- Active: 1864–1865
- Country: Confederate States
- Allegiance: Arkansas
- Branch: Army
- Type: Infantry
- Size: Regiment
- Facings: Light blue

= 3rd Arkansas Consolidated Infantry Regiment =

The 3rd Arkansas Consolidated Infantry (1864–1865) was a Confederate Army infantry regiment during the American Civil War. The regiment is separate from and has no connection with the 3rd Arkansas Infantry Regiment which served in the Confederate Army of Northern Virginia and is also separate from the 3rd Regiment, Arkansas State Troops, which participated in the Battle of Wilson's Creek.

==Organization==
In September 1864, the remnants of several Arkansas regiments were consolidated in the Trans-Mississippi Department. There is some evidence that this consolidation may have occurred as a field consolidation as early as May 1864. The 3rd Arkansas Consolidated Infantry was created by combining the following depleted regiments:

- 15th (Gee/Johnson) Arkansas Infantry Regiment
- 19th Arkansas Infantry Regiment, (Dockery's)
- 20th Arkansas Infantry Regiment.

Colonel H.G.P. Williams was selected to command the new consolidated regiment. On September 30, 1864, the 3rd Arkansas Consolidated Infantry was assigned to Brigadier General Evander McNair's 2nd (Arkansas) Brigade, Acting Major General Thomas J. Churchill’s 1st (Arkansas) Division, Major General John B. Magruder’s Second Army Corps, Army of the Trans-Mississippi and remained in that assignment through December 31, 1864. In mid October, 1864, Brigadier General McNair was the Acting Division Commander, with Division headquarters at Camden, Arkansas, and Colonel Williams was appointed as the Division Inspector of Field Works. On 17 November 1864, a union spy reported that the McNair's Brigade and Churhill's Division was in the vicinity of Camden, in Ouachita County, Arkansas. On 31 December 1864, General Kirby Smith's report on the organization of his forces lists the regiment, under the command of Colonel H.G.P. Williams as still belonging to Brigadier General Evander McNair's, 2nd Brigade of Acting Major General Thomas J. Churchill's 1st Arkansas Infantry Division of Major General John B. Magruder's 2nd Army Corps, Confederate Army of the Trans-Mississippi.

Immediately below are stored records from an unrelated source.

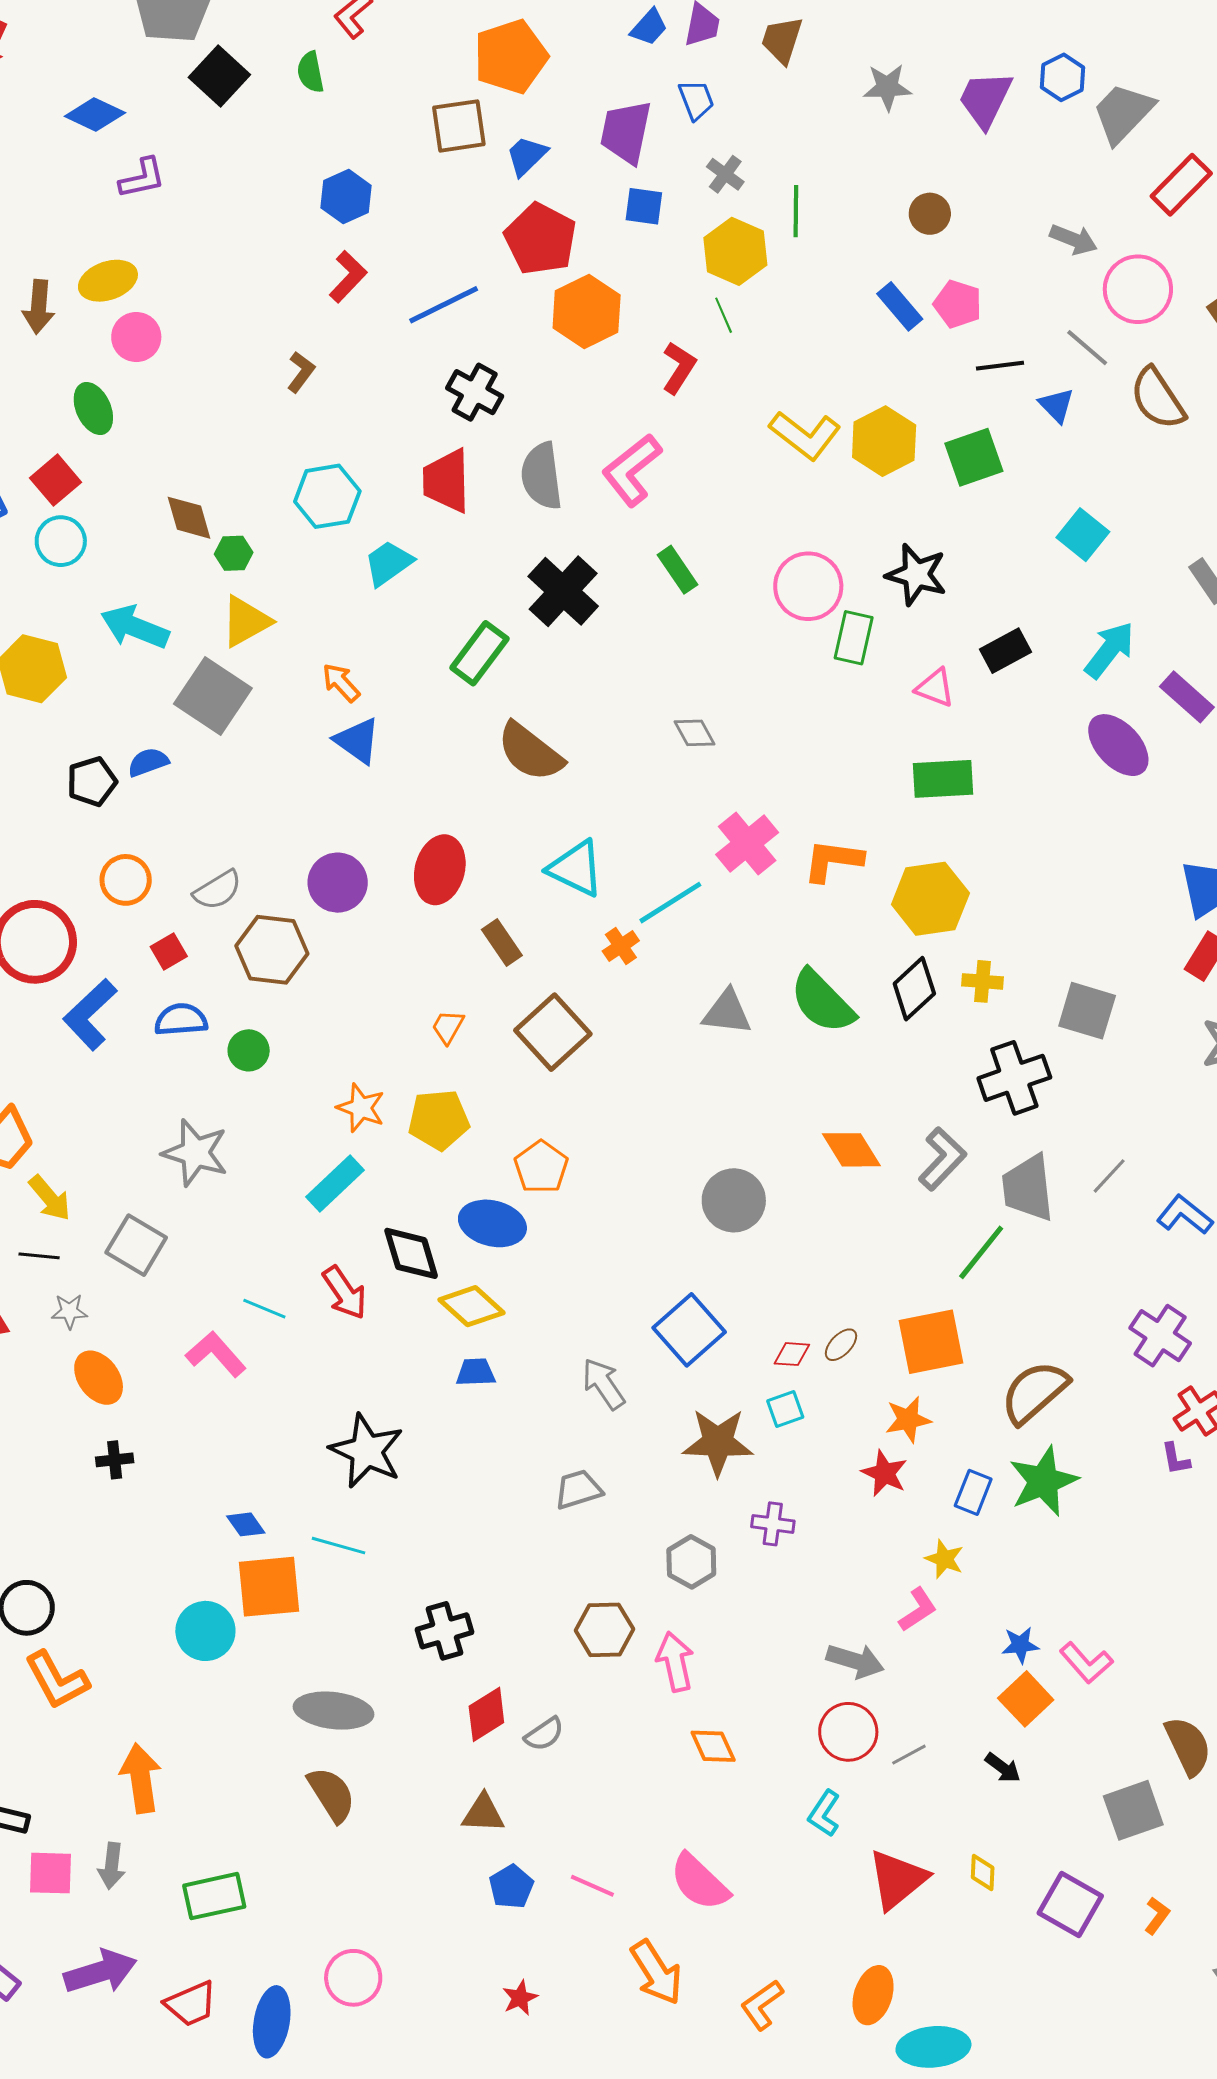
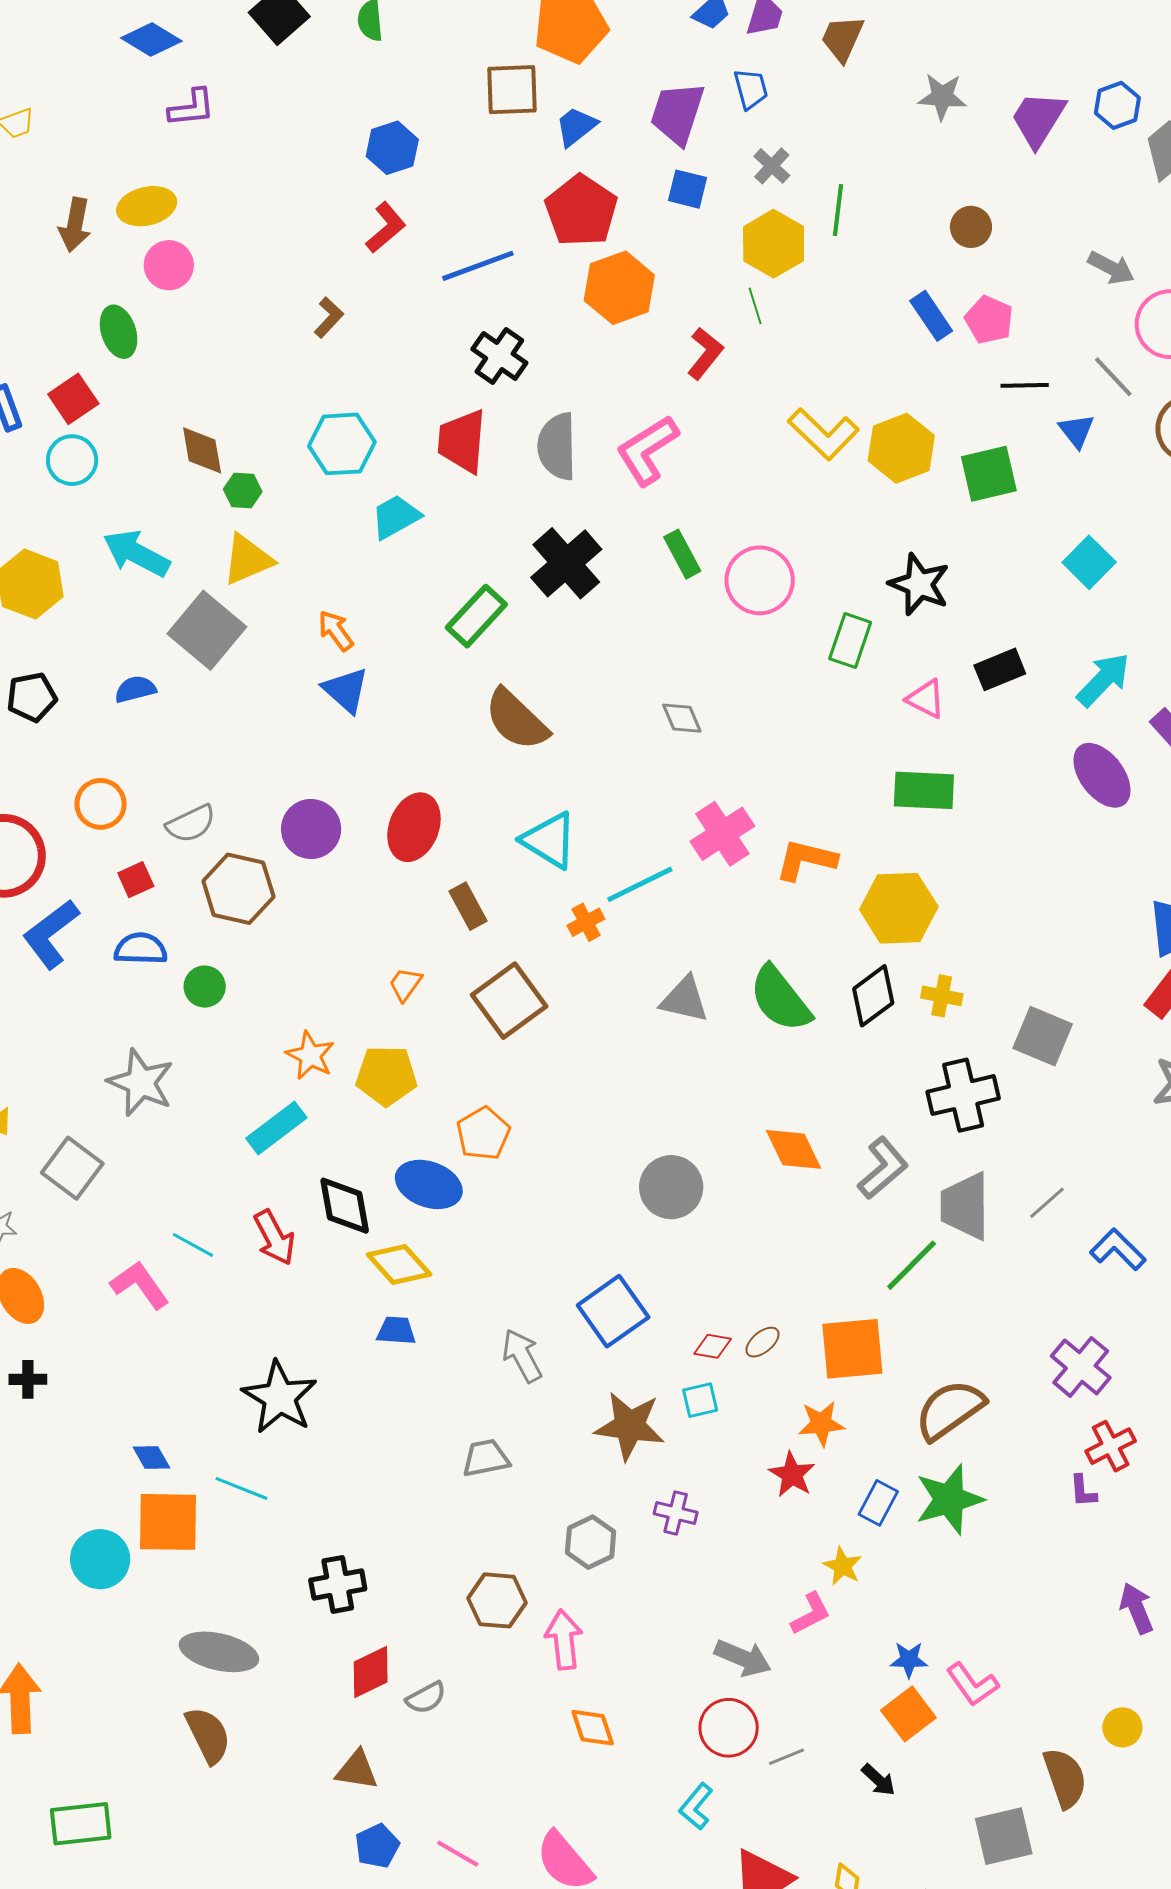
pink circle: (808, 586) -> (760, 580), moved
black pentagon: (92, 782) -> (32, 697), moved

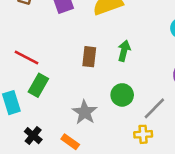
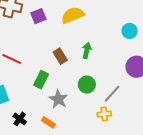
brown rectangle: (89, 57) -> (60, 56), turned -35
green rectangle: (38, 85) -> (41, 80), moved

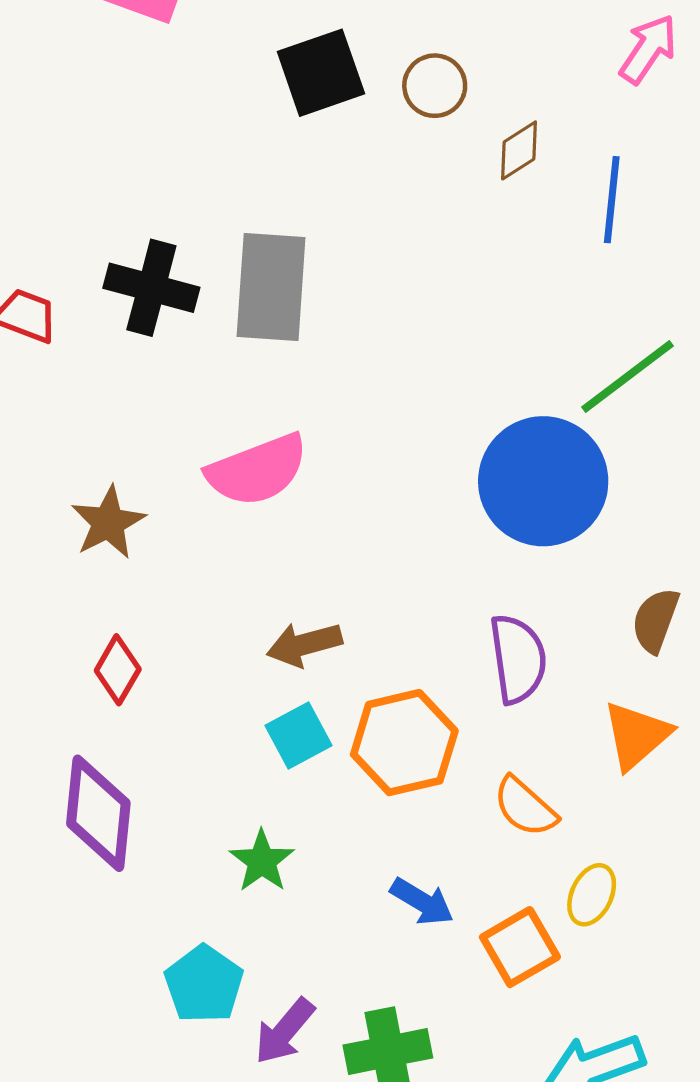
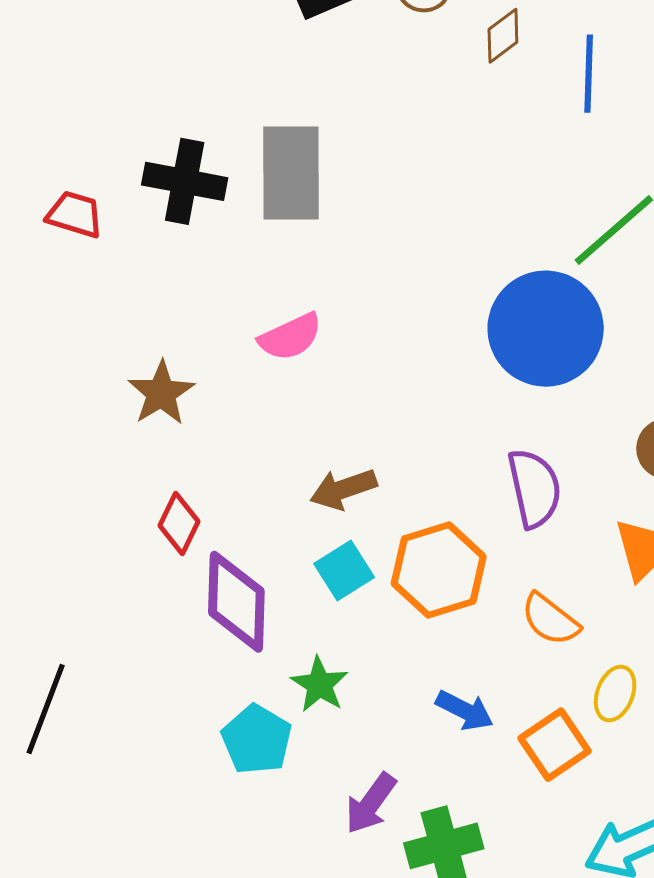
pink semicircle: (257, 470) -> (290, 337), size x0.7
purple diamond: (98, 813) -> (236, 602), moved
cyan pentagon: (204, 984) -> (257, 739), moved
purple arrow: (284, 1031) -> (371, 803), moved

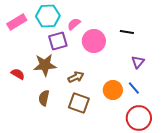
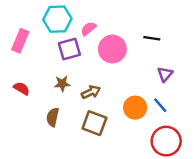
pink rectangle: (17, 22) -> (20, 41), moved, turned -36
brown star: (45, 65) -> (62, 84), moved, size x0.6

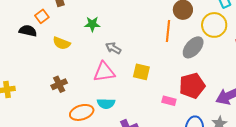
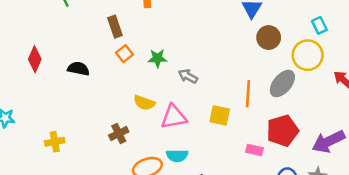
orange square: (42, 16) -> (125, 54), moved
orange line: (168, 31) -> (248, 94), moved
yellow semicircle: (62, 43) -> (144, 103), moved
gray arrow: (113, 48) -> (188, 76), moved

On 22 January 1865, Major General Churchill was ordered to move his division to Minden, Louisiana, and occupy winter quarters. The next day, Churchill sent a dispatch to Colonel Hawthorn at Dooley's Ferry and directed his movement to Minden, Louisiana.

Union commanders in the Department of the Gulf reported on March 20, 1865, that General McNair's brigade was composed of the 1st, 2nd and 3rd Consolidated Regiments, commanded by Colonels Cravens, Ried, and Williams, respectively, and that the regiments were made up of paroled prisoners from Vicksburg and Port Hudson. The report provided their location as Minden, Louisiana, with the rest of Churchill's Division. In early April 1865, the division concentrated near Shreaveport, Louisiana, and then moved to Marshall, Texas, by mid April.

==Surrender==
This regiment was surrendered with the Department of the Trans-Mississippi, General Kirby Smith commanding, May 26, 1865.